By Trish White
Editorial note: Trish originally wrote this story for CDH (where I am persona non grata for speaking true) and she wished to share it with all of you, so any references are to the CDH page and nothing else here.
My post is directed to the ‘the mature Crossdresser’. In one of the sites I joined I read a lot of the posts, comments, and bios of a lot of the girls on this particular site and there was one unifying theme coming from mature CD’s. That theme was, in almost all cases, the increasingly strong desire to dress and dress often. And that is what I am finding in my own journey as I tip toe into my 70’s. I honestly don’t know the reason for sure. In my case is it trying to make up for the years Trish was denied? Or maybe it’s coming to terms with the fact that our own mortality is getting closer and we better get in as much femme time as possible? Or our drop in testosterone levels and increase in estrogen? Or a combination of all of these?

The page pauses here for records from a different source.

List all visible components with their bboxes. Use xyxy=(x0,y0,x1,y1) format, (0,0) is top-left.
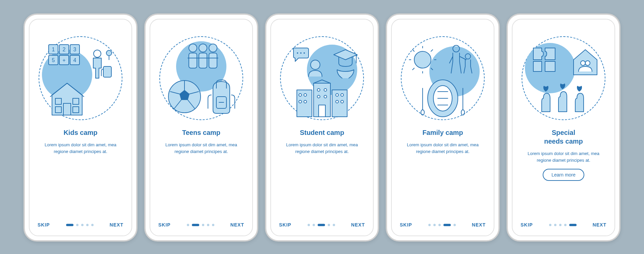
next-button[interactable]: NEXT xyxy=(351,222,365,227)
nav-footer: SKIP NEXT xyxy=(513,222,614,227)
screen-title: Special needs camp xyxy=(544,128,583,146)
svg-point-68 xyxy=(465,54,471,59)
svg-text:3: 3 xyxy=(73,47,76,52)
svg-point-58 xyxy=(414,51,431,68)
illustration-family xyxy=(401,36,485,120)
onboarding-screen-student: Student camp Lorem ipsum dolor sit dim a… xyxy=(270,19,374,236)
dot[interactable] xyxy=(212,224,214,226)
onboarding-screen-kids: 1 2 3 5 + 4 Kids camp Lorem ipsum dolor … xyxy=(29,19,132,236)
next-button[interactable]: NEXT xyxy=(110,222,123,227)
dot[interactable] xyxy=(187,224,189,226)
page-dots xyxy=(308,224,335,226)
dot[interactable] xyxy=(569,224,577,226)
svg-text:5: 5 xyxy=(52,57,55,63)
dot[interactable] xyxy=(313,224,315,226)
screen-description: Lorem ipsum dolor sit dim amet, mea regi… xyxy=(279,142,365,155)
svg-point-57 xyxy=(341,100,343,103)
dot[interactable] xyxy=(428,224,431,226)
svg-point-79 xyxy=(585,61,590,65)
home-people-icon xyxy=(574,50,597,75)
screen-description: Lorem ipsum dolor sit dim amet, mea regi… xyxy=(521,150,606,163)
svg-point-47 xyxy=(304,94,307,96)
phone-frame: Student camp Lorem ipsum dolor sit dim a… xyxy=(265,13,379,242)
dot[interactable] xyxy=(192,224,199,226)
skip-button[interactable]: SKIP xyxy=(38,222,50,227)
learn-more-button[interactable]: Learn more xyxy=(543,169,584,181)
illustration-teens xyxy=(159,36,243,120)
svg-point-53 xyxy=(324,95,327,98)
skip-button[interactable]: SKIP xyxy=(521,222,533,227)
chat-icon xyxy=(293,48,322,77)
sun-icon xyxy=(409,46,436,73)
svg-point-77 xyxy=(461,110,465,115)
parent-child-icon xyxy=(449,45,472,73)
screen-title: Kids camp xyxy=(63,128,97,137)
dot[interactable] xyxy=(308,224,310,226)
hands-hearts-icon xyxy=(542,84,584,112)
phone-frame: Teens camp Lorem ipsum dolor sit dim ame… xyxy=(144,13,258,242)
dot[interactable] xyxy=(202,224,204,226)
next-button[interactable]: NEXT xyxy=(593,222,606,227)
child-icon xyxy=(93,50,112,78)
backpack-icon xyxy=(208,80,235,113)
svg-point-49 xyxy=(304,100,307,103)
svg-point-25 xyxy=(209,44,217,52)
svg-rect-15 xyxy=(103,66,111,77)
page-dots xyxy=(66,224,94,226)
svg-point-56 xyxy=(336,100,338,103)
svg-line-63 xyxy=(413,50,414,51)
svg-text:+: + xyxy=(62,57,65,63)
next-button[interactable]: NEXT xyxy=(472,222,486,227)
dot[interactable] xyxy=(333,224,335,226)
nav-footer: SKIP NEXT xyxy=(30,222,131,227)
dot[interactable] xyxy=(549,224,551,226)
svg-point-48 xyxy=(299,100,302,103)
svg-rect-44 xyxy=(332,90,347,117)
dot[interactable] xyxy=(438,224,441,226)
svg-point-23 xyxy=(199,44,207,52)
svg-point-67 xyxy=(453,45,460,52)
dot[interactable] xyxy=(559,224,561,226)
dot[interactable] xyxy=(453,224,456,226)
page-dots xyxy=(549,224,577,226)
svg-text:4: 4 xyxy=(73,57,76,63)
dot[interactable] xyxy=(91,224,94,226)
dot[interactable] xyxy=(86,224,89,226)
dot[interactable] xyxy=(328,224,330,226)
screen-description: Lorem ipsum dolor sit dim amet, mea regi… xyxy=(38,142,123,155)
illustration-special xyxy=(522,36,605,120)
dot[interactable] xyxy=(554,224,556,226)
people-icon xyxy=(188,44,218,68)
svg-point-51 xyxy=(324,89,327,91)
svg-point-50 xyxy=(317,89,320,91)
skip-button[interactable]: SKIP xyxy=(279,222,291,227)
next-button[interactable]: NEXT xyxy=(230,222,244,227)
dot[interactable] xyxy=(81,224,84,226)
svg-point-78 xyxy=(581,61,585,65)
illustration-kids: 1 2 3 5 + 4 xyxy=(39,36,122,120)
skip-button[interactable]: SKIP xyxy=(158,222,171,227)
dot[interactable] xyxy=(433,224,436,226)
dot[interactable] xyxy=(443,224,451,226)
dot[interactable] xyxy=(66,224,73,226)
skip-button[interactable]: SKIP xyxy=(400,222,412,227)
page-dots xyxy=(428,224,456,226)
dot[interactable] xyxy=(76,224,78,226)
nav-footer: SKIP NEXT xyxy=(150,222,252,227)
svg-point-37 xyxy=(297,52,298,54)
phone-frame: Special needs camp Lorem ipsum dolor sit… xyxy=(506,13,621,242)
nav-footer: SKIP NEXT xyxy=(392,222,494,227)
onboarding-screen-family: Family camp Lorem ipsum dolor sit dim am… xyxy=(391,19,494,236)
dot[interactable] xyxy=(318,224,325,226)
dot[interactable] xyxy=(207,224,209,226)
svg-line-64 xyxy=(431,50,433,51)
svg-point-21 xyxy=(189,44,197,52)
dot[interactable] xyxy=(564,224,567,226)
screen-title: Student camp xyxy=(300,128,344,137)
screen-description: Lorem ipsum dolor sit dim amet, mea regi… xyxy=(158,142,244,155)
svg-point-55 xyxy=(341,94,343,96)
graduation-icon xyxy=(334,50,357,78)
svg-point-38 xyxy=(300,52,302,54)
svg-line-66 xyxy=(431,68,433,70)
svg-rect-26 xyxy=(209,53,217,68)
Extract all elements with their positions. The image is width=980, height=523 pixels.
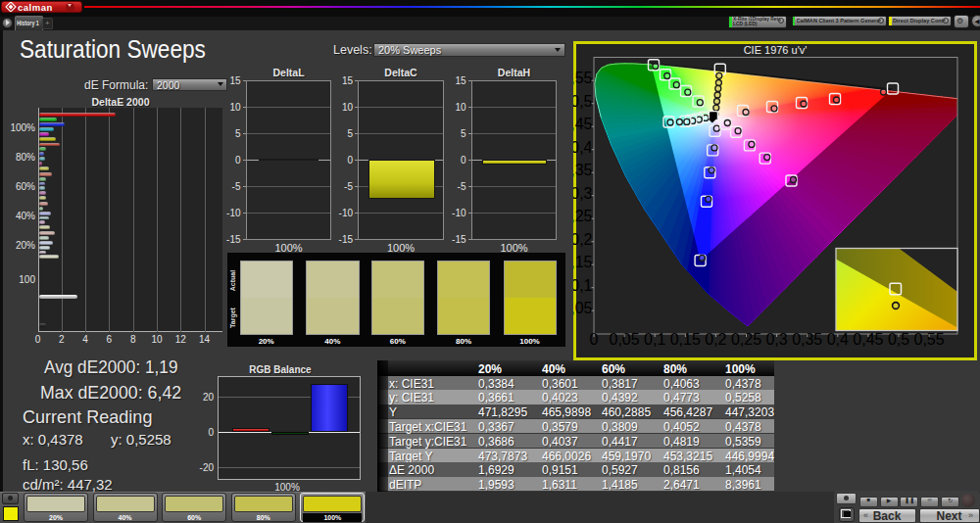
svg-text:0,1: 0,1 xyxy=(573,277,593,294)
svg-text:0,1: 0,1 xyxy=(644,331,665,348)
svg-text:0,55: 0,55 xyxy=(914,331,945,348)
svg-text:0,25: 0,25 xyxy=(731,331,761,348)
svg-text:0,15: 0,15 xyxy=(670,331,701,348)
svg-text:0,2: 0,2 xyxy=(705,331,726,348)
svg-text:0,15: 0,15 xyxy=(573,254,593,270)
svg-text:0,3: 0,3 xyxy=(765,331,787,348)
svg-text:0,2: 0,2 xyxy=(573,231,593,248)
svg-text:CIE 1976 u'v': CIE 1976 u'v' xyxy=(744,44,808,56)
svg-text:0,4: 0,4 xyxy=(573,139,593,156)
svg-text:0,05: 0,05 xyxy=(610,331,640,348)
svg-text:0,05: 0,05 xyxy=(573,300,593,316)
svg-text:0,45: 0,45 xyxy=(573,116,593,132)
svg-text:0,55: 0,55 xyxy=(573,70,593,86)
svg-text:0,3: 0,3 xyxy=(573,185,593,202)
svg-text:0: 0 xyxy=(590,331,599,348)
svg-text:0,4: 0,4 xyxy=(827,331,849,348)
svg-text:0,45: 0,45 xyxy=(853,331,883,348)
svg-text:0,5: 0,5 xyxy=(573,93,593,110)
svg-text:0,5: 0,5 xyxy=(888,331,909,348)
svg-text:0,35: 0,35 xyxy=(573,162,593,178)
svg-text:0,25: 0,25 xyxy=(573,208,593,224)
svg-text:0,35: 0,35 xyxy=(792,331,822,348)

When I was in my late teens I started dressing as Trish and going out on a fairly regular basis. My job had me going to Vancouver twice a month. On those occasions I would travel to Vancouver dressed as Trish. Then undress and change clothes at a rest stop. Then off to the site, take care of business, redress as Trish and drive back home. On the occasions I had overnighters, which were my favourites, I would dress as Trish in the hotel and then go out shopping, site seeing and later a drink or two at a bar. I was lucky that I passed easily as a girl and never had any issues. This went on into my mid 40’s.
Then when our two boys started participating in competitive sports it severely curtailed my ability to dress for over 15 years. There was hockey in the winter and Lacrosse in the summer so my feminine indulgences were reduced to occasionally shaving my legs and wearing feminine undergarments. Additionally, my prolonged hiatus from dressing was accompanied with a lot weight gain. Which meant none of my gorgeous wardrobe would fit anymore. Since nothing fit it was all given to charity. The one and only purge in my life. Since that time our boys have grown and I lost 68 lbs. and worked hard at getting back into Trish shape. Then I rebuilt my wardrobe which put my old purged one to shame.
At this stage in my life I even considered trying female hormones, something I never would have considered in my younger days. I wasn’t thinking of transitioning as much as with aging, I wanted softer skin, less hair growth and a more girlish figure. Ultimately I decided against it because of the increased risk of stroke or heart failure, both of which increase with age. Another thing I found in what I read in the various posts was our reluctance to go out in public as our female selves fades considerably as we get older. We no longer care about what people may or may not think. We’re more concerned about doing what make us happy and whole.
So my question is, have any of the girls out there experienced any of this, has the desire to dress increased with age and if so why? Or has the desire to dress remain unchanged by ‘maturity’. Let me know girls, I am very curious about your feelings and look forward to your comments.